Movie: Johnny Cool (1963)

Sicilian bandit Henry Silva is “adopted” by an exiled Mafia kingpin, schooled in the ways of the Syndicate, then dispatched to America to wreak bloody vengeance.

The film, based on a Gold Medal paperback by John McPartland, perfectly captures the spirit of those pulp novels. It’s filled with hard men, harsh violence and wild passion, all of it capped by a truly twisted ending. What’s amazing is who’s behind the camera: William Asher, a veteran of I Love Lucy who would go on to direct several AIP beach party movies and almost a third of the episodes of Bewitched.

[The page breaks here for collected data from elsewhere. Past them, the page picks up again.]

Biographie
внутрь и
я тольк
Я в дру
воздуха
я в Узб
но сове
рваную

Silva has always been an odd actor, but here his stoic, implacable quality is a bonus; he’s essentially playing a zombie, doing another man’s bidding. Producer Peter Lawford found room in the movie for Rat Pack running buddies Joey Bishop and Sammy Davis, Jr., who’s great as an icy eyepatched gambler named “Educated.” Familiar faces stud the cast; satirist Mort Sahl even turns up as a casino boss! This must have been some hip ticket back in ’63, pally.

But the revelation is Elizabeth Montgomery as Dare Guiness. (What a name!) She simply nails the psychology of those mercurial good-time-girls who are drawn to bad boys. And she was never lovelier.

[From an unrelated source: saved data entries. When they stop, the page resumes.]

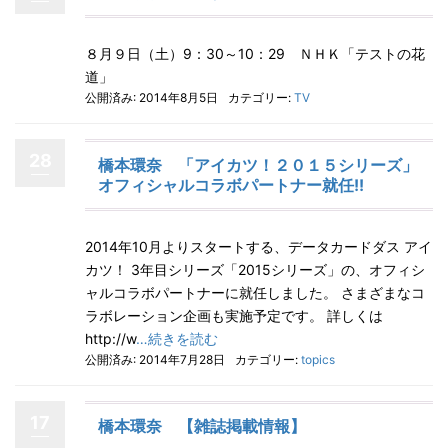
８月９日（土）9：30～10：29 ＮＨＫ「テストの花
道」
公開済み: 2014年8月5日
カテゴリー:
TV
28
橋本環奈 「アイカツ！２０１５シリーズ」
オフィシャルコラボパートナー就任!!
2014年10月よりスタートする、データカードダス アイ
カツ！ 3年目シリーズ「2015シリーズ」の、オフィシ
ャルコラボパートナーに就任しました。 さまざまなコ
ラボレーション企画も実施予定です。 詳しくは
http://w
…続きを読む
公開済み: 2014年7月28日
カテゴリー:
topics
17
橋本環奈 【雑誌掲載情報】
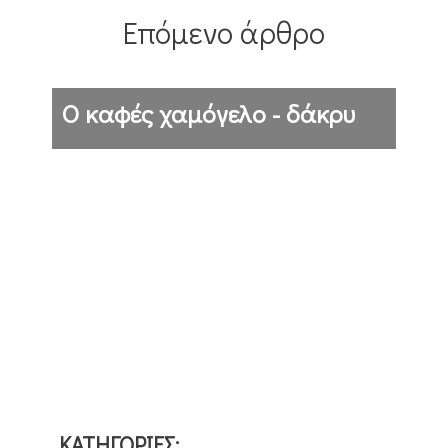
Επόμενο άρθρο
Ο καφές χαμόγελο - δάκρυ
ΚΑΤΗΓΟΡΙΕΣ:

Bill Crider brought this movie and another fine McPartland adaptation, the 1957 suburban drama No Down Payment, to my attention. He observed that Jim Jarmusch’s Ghost Dog: The Way of the Samurai is a kind of unofficial Johnny Cool remake. I think he’s right.

Sammy Davis, Jr. also sings the movie’s theme, a Sammy Cahn/Jimmy Van Heusen classic that tells the story of Johnny Cool. It’s called “The Story of Johnny Cool.” After hearing this and Sammy’s rendition of “My Mother The Car,” it’s safe to say that no one sold a bad song like the Candyman.

Life’s Too Short: Marlowe (1969)

I recorded this adaptation of Raymond Chandler’s The Little Sister the same day as Johnny Cool and gave up after forty minutes. James Garner makes a fine Philip Marlowe, but the movie seems tired from the start. It’s bad enough to have Marlowe use gay panic to trick a thug into jumping off a building. But when said thug is played by Bruce Lee ...

Miscellaneous: Link

Grady Hendrix offers an inconvenient truth: authentic grind house theaters and movies sucked.